Durch die Einführung des Lehrplan 21 würden die Lehrpersonen zu "Lernbegleitern" degradiert, der bewährte Frontalunterricht würde zu einem grossen Teil wegfallen und das systematische Erlernen der Grundfertigkeiten faktisch ans Elternhaus degradiert. Viele Lehrpersonen sind gegen die Einführung des Lehrplan 21, dürfen sich aber nicht dagegen äussern. Nur schon dieser Umstand zeigt, dass die Initiative dringend notwendig ist und unbedingt angenommen werden muss.

Bitte unterstützen Sie die Initiative ebenfalls,
indem Sie am 12. Februar ein
JA in die Urne legen.

Rolf Haller, Grossrat

Vorlage 7:

Aargauische Volksinitiative „Arbeit und Weiterbildung für alle!“

Dieser Titel tönt gut! Prävention betreiben, damit eine möglichst tiefe Arbeitslosigkeit vorhanden ist, ist sehr wichtig. Jedoch muss auch eine gewisse Selbstverantwortung hochgehalten werden, denn es kann nicht sein, dass der Staat eine Vollkaskoversicherung für ausgesteuerte Arbeitslose anbietet, weil er dazu gar nicht in der Lage ist und für Arbeitsplätze letztendlich nicht verantwortlich gemacht werden kann. Aus diesen Gründen lehnt die EDU Aargau diese Volksinitiative ab. Eine Ablehnung zu dieser Initiative bedeutet nicht, dass kein Handlungsbedarf besteht, denn mehr machen kann man immer, jedoch muss der Ertrag in einem vernünftigen Verhältnis zum Aufwand stehen.
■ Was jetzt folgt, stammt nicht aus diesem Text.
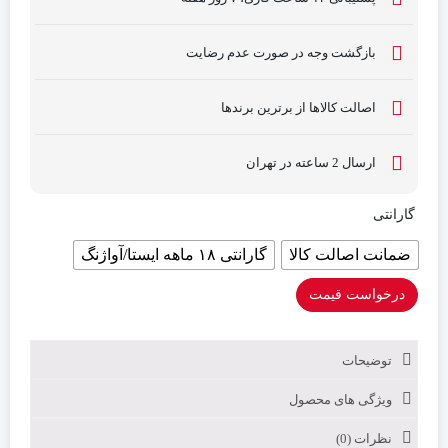
بازگشت وجه در صورت عدم رضایت
اصالت کالاها از برترین برندها
ارسال 2 ساعته در تهران
گارانتی
ضمانت اصالت کالا
گارانتی ۱۸ ماهه ایستا/آواژنگ
درخواست قیمت
توضیحات
ویژگی های محصول
نظرات (0)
Darum NEIN zu dieser Initiative.

Martin Lerch, Grossrat

Vorlage 8:

Aargauische Volksinitiative „Chancen für Kinder – Zusammen gegen Familienarmut.“

Auch dieser Titel tönt doch gut! Zu der Familie müssen und wollen wir Sorge tragen, denn sie ist der Grundpfeiler unserer Gesellschaft. Wenn die Familie nicht mehr funktioniert, fällt früher oder später der ganze Staat auseinander. Der Aargau hat jedoch eine gute Sozialpolitik, er ist aber kein Versorgungsstaat. Auch hier könnte man immer mehr machen, doch auch hier muss der Ertrag in einem vernünftigen Verhältnis zum Aufwand stehen. Auch bei dieser Initiative wird die Selbstbestimmung und Eigenverantwortung weitgehend ausgeblendet. Die Sozialpolitische Planung soll hier zur Anwendung gelangen, Elternschaftsbeihilfe ist vorhanden und die gesetzlichen Bestimmungen reichen aus. Mit dieser Initiative werden falsche Anreize geschaffen.

Darum sagt auch hier die EDU Aargau NEIN zu dieser Initiative.